◆ Exercise input ◆
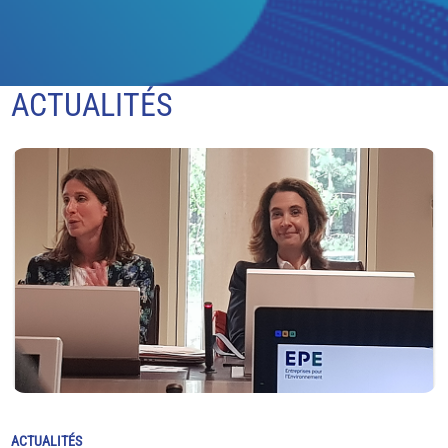
ACTUALITÉS
ACTUALITÉS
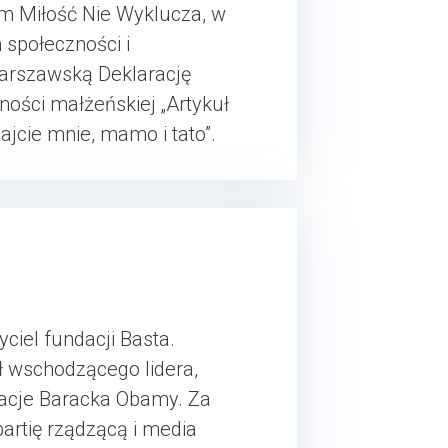
em Miłość Nie Wyklucza, w
społeczności i
arszawską Deklarację
ości małżeńskiej „Artykuł
jcie mnie, mamo i tato”.
ciel fundacji Basta.
 wschodzącego lidera,
acje Baracka Obamy. Za
artię rządzącą i media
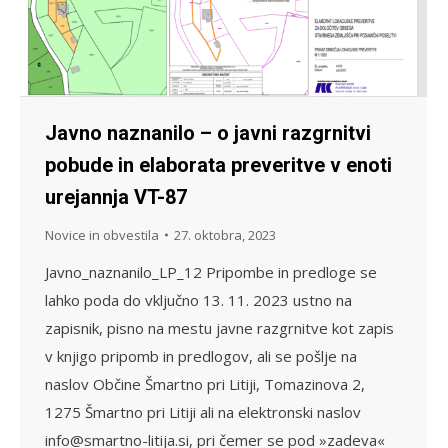
Javno naznanilo – o javni razgrnitvi
pobude in elaborata preveritve v enoti
urejannja VT-87
Novice in obvestila
27. oktobra, 2023
Javno_naznanilo_LP_12 Pripombe in predloge se
lahko poda do vključno 13. 11. 2023 ustno na
zapisnik, pisno na mestu javne razgrnitve kot zapis
v knjigo pripomb in predlogov, ali se pošlje na
naslov Občine Šmartno pri Litiji, Tomazinova 2,
1275 Šmartno pri Litiji ali na elektronski naslov
info@smartno-litija.si, pri čemer se pod »zadeva«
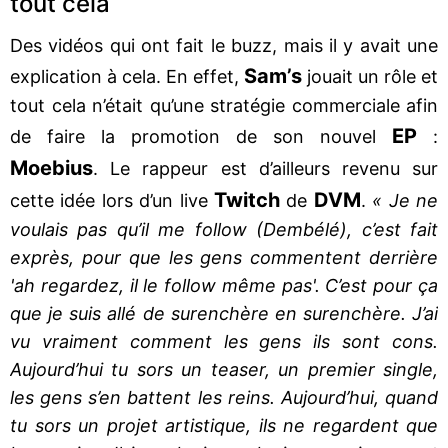
tout cela
Des vidéos qui ont fait le buzz, mais il y avait une
Sam’s
explication à cela. En effet,
jouait un rôle et
tout cela n’était qu’une stratégie commerciale afin
EP
de faire la promotion de son nouvel
:
Moebius
. Le rappeur est d’ailleurs revenu sur
Twitch
DVM
cette idée lors d’un live
de
.
« Je ne
voulais pas qu’il me follow (Dembélé), c’est fait
exprès, pour que les gens commentent derrière
'ah regardez, il le follow même pas'. C’est pour ça
que je suis allé de surenchère en surenchère. J’ai
vu vraiment comment les gens ils sont cons.
Aujourd’hui tu sors un teaser, un premier single,
les gens s’en battent les reins. Aujourd’hui, quand
tu sors un projet artistique, ils ne regardent que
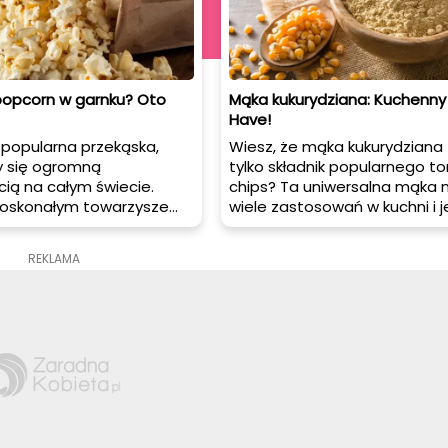
 popcorn w garnku? Oto
Mąka kukurydziana: Kuchenny
Have!
 popularna przekąska,
Wiesz, że mąka kukurydziana 
y się ogromną
tylko składnik popularnego tor
ią na całym świecie.
chips? Ta uniwersalna mąka
doskonałym towarzyszem
wiele zastosowań w kuchni i j
lmowego wieczoru lub
idealna dla osób z nietoleran
 także stanowi zdrowszą
glutenu. W tym artykule dowi
REKLAMA
ę dla chipsów. Chociaż
więcej o właściwościach mąki
osób korzysta z
kukurydzianej oraz znajdziesz 
ki do przygotowania
przepisów, które wykorzystuj
stnieje prosty sposób na
zdrowy składnik.
nie go w zwykłym garnku
e.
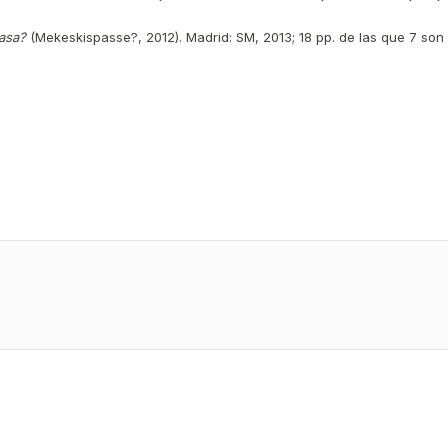
pasa?
(Mekeskispasse?, 2012). Madrid: SM, 2013; 18 pp. de las que 7 so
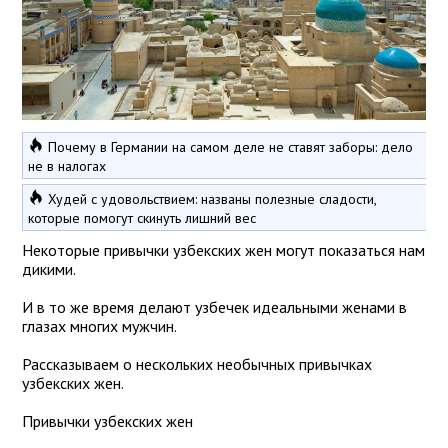
Почему в Германии на самом деле не ставят заборы: дело
не в налогах
Худей с удовольствием: названы полезные сладости,
которые помогут скинуть лишний вес
Некоторые привычки узбекских жен могут показаться нам
дикими.
И в то же время делают узбечек идеальными женами в
глазах многих мужчин.
Рассказываем о нескольких необычных привычках
узбекских жен.
Привычки узбекских жен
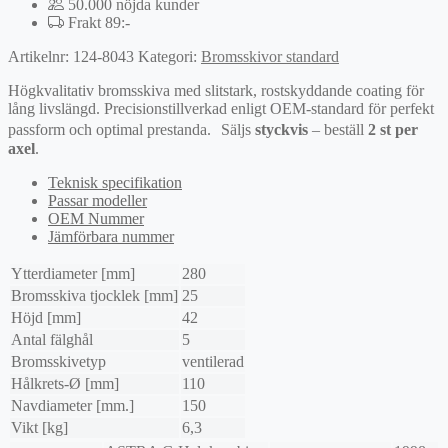
50.000 nöjda kunder
Frakt 89:-
Artikelnr:
124-8043
Kategori:
Bromsskivor standard
Högkvalitativ bromsskiva med slitstark, rostskyddande coating för
lång livslängd. Precisionstillverkad enligt OEM-standard för perfekt
passform och optimal prestanda. Säljs
styckvis
– beställ
2 st per
axel
.
Teknisk specifikation
Passar modeller
OEM Nummer
Jämförbara nummer
Ytterdiameter [mm]
280
Bromsskiva tjocklek [mm]
25
Höjd [mm]
42
Antal fälghål
5
Bromsskivetyp
ventilerad
Hålkrets-Ø [mm]
110
Navdiameter [mm.]
150
Vikt [kg]
6,3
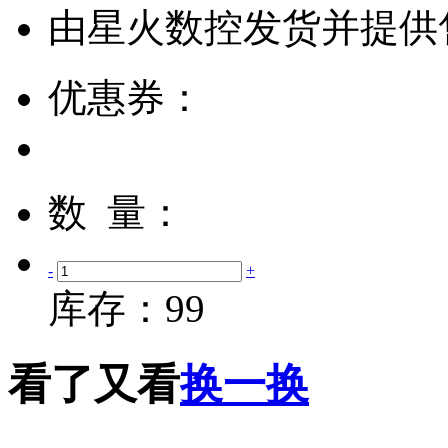
由
星火数控
发货并提供
优惠券：
数 量：
-
+
库存：
99
看了又看
换一换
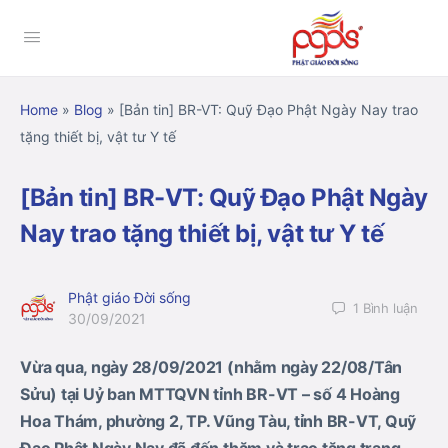
Home
»
Blog
»
[Bản tin] BR-VT: Quỹ Đạo Phật Ngày Nay trao
tặng thiết bị, vật tư Y tế
[Bản tin] BR-VT: Quỹ Đạo Phật Ngày
Nay trao tặng thiết bị, vật tư Y tế
Phật giáo Đời sống
1
Bình luận
30/09/2021
Vừa qua, ngày 28/09/2021 (nhằm ngày 22/08/Tân
Sửu) tại Uỷ ban MTTQVN tỉnh BR-VT – số 4 Hoàng
Hoa Thám, phường 2, TP. Vũng Tàu, tỉnh BR-VT, Quỹ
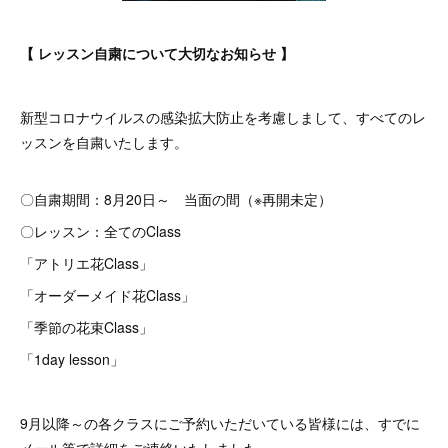
【 レッスン自粛について大切なお知らせ 】
新型コロナウイルスの感染拡大防止を考慮しまして、すべてのレ
ッスンを自粛いたします。
〇自粛期間：8月20日～ 当面の間（※再開未定）
〇レッスン：全てのClass
「アトリエ花Class」
「オーダーメイド花Class」
「季節の花束Class」
「1day lesson」
9月以降～の各クラスにご予約いただいている皆様には、すでに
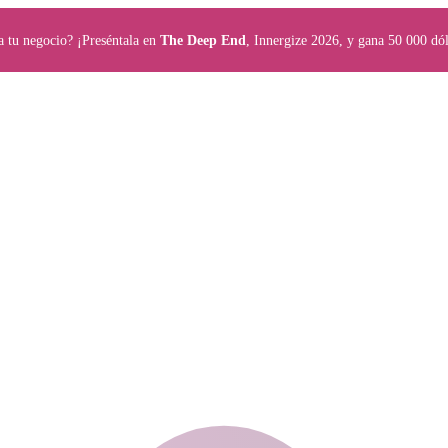
a tu negocio? ¡Preséntala en
The Deep End
, Innergize 2026, y gana 50 000 dól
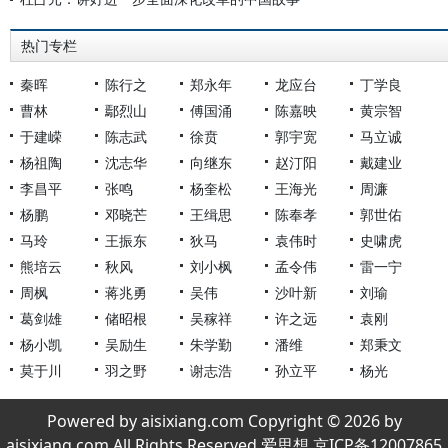
热门专栏
秦晖
陈行之
郑永年
龙应台
丁学良
曹林
鄢烈山
傅国涌
陈嘉映
黄宗智
于建嵘
陈志武
徐贲
郭宇宽
马立诚
杨祖陶
沈志华
向继东
赵汀阳
戴建业
李昌平
张鸣
杨奎松
王海光
周濂
杨鹏
邓晓芒
王缉思
陈奉孝
郭世佑
马玲
王振东
狄马
袁伟时
史啸虎
熊培云
秋风
刘小枫
孟令伟
雷一宁
周枫
蒋兆勇
吴伟
沙叶新
刘瑜
葛剑雄
储昭根
吴稼祥
许之远
袁刚
杨小凯
吴励生
朱学勤
潘维
郑秉文
莫于川
羽之野
谢志浩
孙立平
杨光
Powered by aisixiang.com Copyright © 2026 by
aisixiang.com All Rights Reserved 爱思想 京ICP备12007865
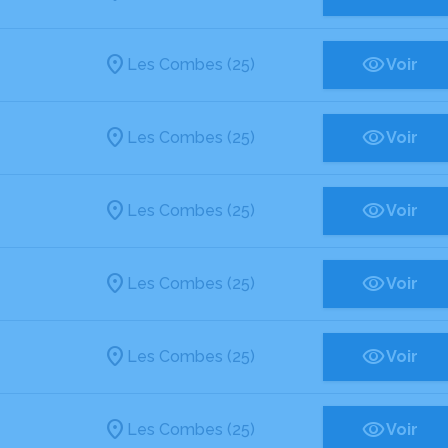
Les Combes (25)
Voir
Les Combes (25)
Voir
Les Combes (25)
Voir
Les Combes (25)
Voir
Les Combes (25)
Voir
Les Combes (25)
Voir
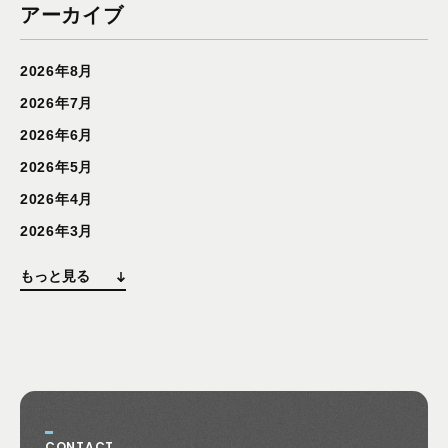
アーカイブ
2026年8月
2026年7月
2026年6月
2026年5月
2026年4月
2026年3月
もっと見る
CONTACT
お問い合わせ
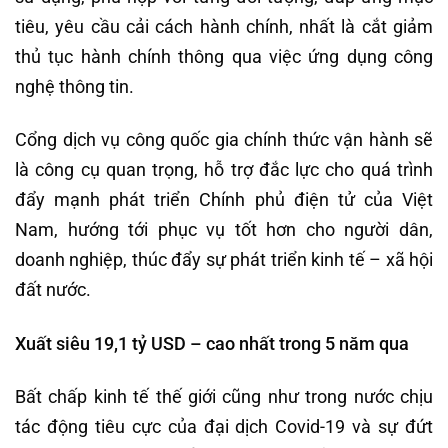
tiêu, yêu cầu cải cách hành chính, nhất là cắt giảm
thủ tục hành chính thông qua việc ứng dụng công
nghệ thông tin.
Cổng dịch vụ công quốc gia chính thức vận hành sẽ
là công cụ quan trọng, hỗ trợ đắc lực cho quá trình
đẩy mạnh phát triển Chính phủ điện tử của Việt
Nam, hướng tới phục vụ tốt hơn cho người dân,
doanh nghiệp, thúc đẩy sự phát triển kinh tế – xã hội
đất nước.
Xuất siêu 19,1 tỷ USD – cao nhất trong 5 năm qua
Bất chấp kinh tế thế giới cũng như trong nước chịu
tác động tiêu cực của đại dịch Covid-19 và sự đứt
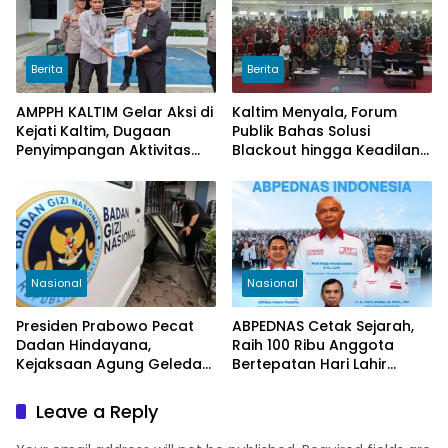
Berita
Berita
AMPPH KALTIM Gelar Aksi di
Kaltim Menyala, Forum
Kejati Kaltim, Dugaan
Publik Bahas Solusi
Penyimpangan Aktivitas
Blackout hingga Keadilan
Bongkar Muat Cangkang
Tarif Listrik di Pelosok Desa
Sawit di Logpond Tubaan
Nasional
Nasional
Presiden Prabowo Pecat
ABPEDNAS Cetak Sejarah,
Dadan Hindayana,
Raih 100 Ribu Anggota
Kejaksaan Agung Geledah
Bertepatan Hari Lahir
Kantor BGN Pusat
Pancasila 2026
Leave a Reply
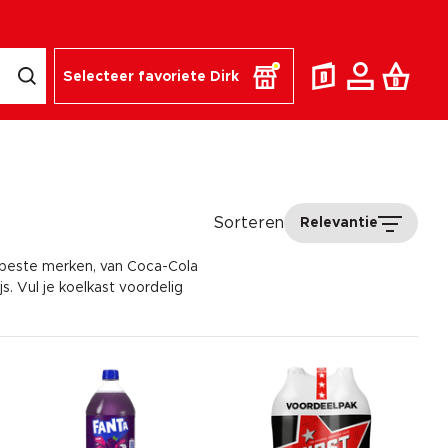
Selecteer favoriete Dirk
Sorteren
Relevantie
e beste merken, van Coca-Cola
s. Vul je koelkast voordelig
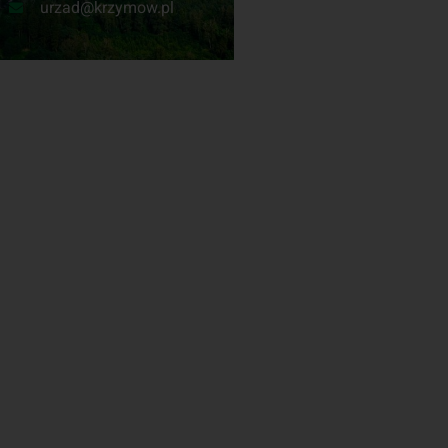
urzad@krzymow.pl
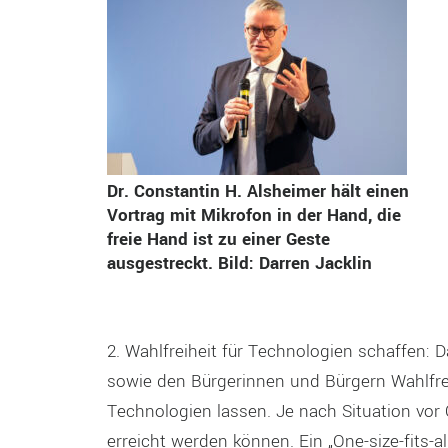
Dr. Constantin H. Alsheimer hält einen
Vortrag mit Mikrofon in der Hand, die
freie Hand ist zu einer Geste
ausgestreckt. Bild: Darren Jacklin
2. Wahlfreiheit für Technologien schaffen
sowie den Bürgerinnen und Bürgern Wahlfreih
Technologien lassen. Je nach Situation vor
erreicht werden können. Ein „One-size-fits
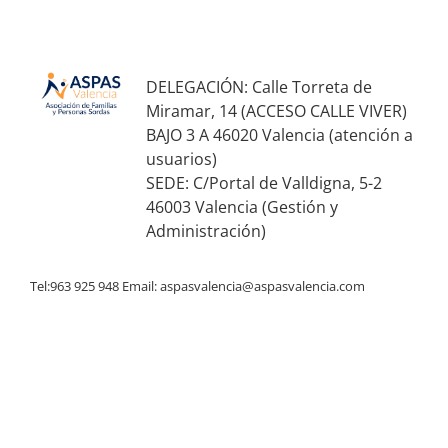
DELEGACIÓN: Calle Torreta de
Miramar, 14 (ACCESO CALLE VIVER)
BAJO 3 A 46020 Valencia (atención a
usuarios)
SEDE: C/Portal de Valldigna, 5-2
46003 Valencia (Gestión y
Administración)
Tel:963 925 948 Email:
aspasvalencia@aspasvalencia.com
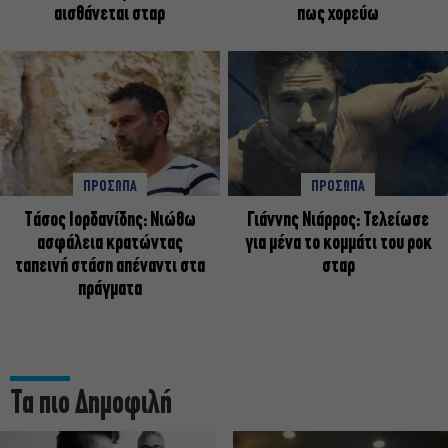
αισθάνεται σταρ
πως χορεύω
ΠΡΟΣΩΠΑ
ΠΡΟΣΩΠΑ
Tάσος Ιορδανίδης: Νιώθω
Γιάννης Νιάρρος: Τελείωσε
ασφάλεια κρατώντας
για μένα το κομμάτι του ροκ
ταπεινή στάση απέναντι στα
σταρ
πράγματα
Τα πιο Δημοφιλή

◆ Required action ◆
Leaving out every picture, repeat exactly the lines of the records from the start through the line that has "Javno naznanilo – o javni razgrnitvi".

◆ Completed task ◆
ACTUALITÉS
ACTUALITÉS
em Miłość Nie Wyklucza, w
społeczności i
arszawską Deklarację
ości małżeńskiej „Artykuł
jcie mnie, mamo i tato”.
ciel fundacji Basta.
 wschodzącego lidera,
acje Baracka Obamy. Za
artię rządzącą i media
Javno naznanilo – o javni razgrnitvi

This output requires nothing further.